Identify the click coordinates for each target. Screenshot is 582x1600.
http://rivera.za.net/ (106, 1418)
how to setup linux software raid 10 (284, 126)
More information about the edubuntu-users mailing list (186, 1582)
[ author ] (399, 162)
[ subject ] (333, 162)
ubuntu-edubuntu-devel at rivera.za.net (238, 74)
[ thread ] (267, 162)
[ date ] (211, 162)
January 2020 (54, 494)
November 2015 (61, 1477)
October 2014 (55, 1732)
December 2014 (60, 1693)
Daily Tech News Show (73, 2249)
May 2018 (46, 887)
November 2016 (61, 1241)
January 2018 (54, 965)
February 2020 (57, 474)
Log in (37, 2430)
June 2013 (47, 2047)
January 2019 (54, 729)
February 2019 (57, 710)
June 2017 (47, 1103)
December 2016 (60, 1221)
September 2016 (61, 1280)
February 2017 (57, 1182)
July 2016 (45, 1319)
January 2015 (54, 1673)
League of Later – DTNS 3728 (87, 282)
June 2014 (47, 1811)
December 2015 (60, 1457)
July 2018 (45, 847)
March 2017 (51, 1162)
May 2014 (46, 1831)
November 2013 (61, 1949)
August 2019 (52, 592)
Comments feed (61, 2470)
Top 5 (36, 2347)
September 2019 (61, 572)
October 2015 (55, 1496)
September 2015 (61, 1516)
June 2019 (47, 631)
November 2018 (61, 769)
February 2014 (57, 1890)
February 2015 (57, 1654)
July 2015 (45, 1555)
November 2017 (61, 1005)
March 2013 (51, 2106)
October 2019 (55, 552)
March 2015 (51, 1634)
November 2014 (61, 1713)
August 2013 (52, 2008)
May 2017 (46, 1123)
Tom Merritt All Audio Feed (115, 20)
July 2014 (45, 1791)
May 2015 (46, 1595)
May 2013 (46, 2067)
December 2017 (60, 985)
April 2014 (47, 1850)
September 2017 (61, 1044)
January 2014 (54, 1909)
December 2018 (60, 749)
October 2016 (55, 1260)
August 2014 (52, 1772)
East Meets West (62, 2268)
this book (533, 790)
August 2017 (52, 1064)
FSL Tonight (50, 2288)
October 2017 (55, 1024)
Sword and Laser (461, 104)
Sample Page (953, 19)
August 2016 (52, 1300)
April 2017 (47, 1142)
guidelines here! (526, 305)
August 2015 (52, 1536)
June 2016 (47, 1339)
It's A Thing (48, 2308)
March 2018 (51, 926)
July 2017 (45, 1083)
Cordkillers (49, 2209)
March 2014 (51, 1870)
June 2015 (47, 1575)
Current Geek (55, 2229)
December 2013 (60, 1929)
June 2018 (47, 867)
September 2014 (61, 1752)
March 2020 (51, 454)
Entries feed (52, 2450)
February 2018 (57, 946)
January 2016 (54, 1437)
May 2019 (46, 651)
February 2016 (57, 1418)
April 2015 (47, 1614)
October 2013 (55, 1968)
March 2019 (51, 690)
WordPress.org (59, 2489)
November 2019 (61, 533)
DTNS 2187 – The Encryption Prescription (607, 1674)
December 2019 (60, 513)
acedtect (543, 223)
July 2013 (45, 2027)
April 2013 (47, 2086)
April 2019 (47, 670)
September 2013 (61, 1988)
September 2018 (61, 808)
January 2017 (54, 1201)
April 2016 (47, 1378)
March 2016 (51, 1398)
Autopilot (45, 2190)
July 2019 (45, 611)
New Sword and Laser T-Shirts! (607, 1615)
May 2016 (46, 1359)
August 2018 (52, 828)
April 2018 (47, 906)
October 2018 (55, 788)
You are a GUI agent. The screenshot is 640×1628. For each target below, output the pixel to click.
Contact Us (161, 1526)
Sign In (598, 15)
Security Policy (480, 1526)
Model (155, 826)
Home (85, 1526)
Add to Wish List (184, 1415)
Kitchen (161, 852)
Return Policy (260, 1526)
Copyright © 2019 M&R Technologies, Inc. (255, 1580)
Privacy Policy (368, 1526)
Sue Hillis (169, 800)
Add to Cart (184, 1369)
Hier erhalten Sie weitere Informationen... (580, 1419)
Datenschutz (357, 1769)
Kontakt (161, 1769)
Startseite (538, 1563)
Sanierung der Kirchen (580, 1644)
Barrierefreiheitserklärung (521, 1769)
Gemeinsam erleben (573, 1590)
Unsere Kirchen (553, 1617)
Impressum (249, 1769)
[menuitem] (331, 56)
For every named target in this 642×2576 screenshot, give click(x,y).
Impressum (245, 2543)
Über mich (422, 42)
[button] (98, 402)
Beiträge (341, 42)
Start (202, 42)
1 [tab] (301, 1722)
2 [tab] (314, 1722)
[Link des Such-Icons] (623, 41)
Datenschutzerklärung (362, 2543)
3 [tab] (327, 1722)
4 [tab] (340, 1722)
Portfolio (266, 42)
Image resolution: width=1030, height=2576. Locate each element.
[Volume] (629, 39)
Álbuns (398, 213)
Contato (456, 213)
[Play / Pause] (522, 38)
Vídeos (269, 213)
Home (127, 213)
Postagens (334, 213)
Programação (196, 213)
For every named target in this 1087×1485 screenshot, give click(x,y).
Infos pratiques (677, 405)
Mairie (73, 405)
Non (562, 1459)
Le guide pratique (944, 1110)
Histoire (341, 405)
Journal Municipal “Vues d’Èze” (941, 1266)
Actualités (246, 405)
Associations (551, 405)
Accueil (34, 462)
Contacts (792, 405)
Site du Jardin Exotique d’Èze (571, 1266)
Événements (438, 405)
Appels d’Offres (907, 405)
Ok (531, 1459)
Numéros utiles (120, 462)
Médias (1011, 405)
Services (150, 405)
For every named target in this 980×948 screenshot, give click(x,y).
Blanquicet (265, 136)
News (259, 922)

Task item: Filter the records for the word "rivera" and show every line that has it.

Result below:
http://rivera.za.net/ (106, 1418)
ubuntu-edubuntu-devel at rivera.za.net (238, 74)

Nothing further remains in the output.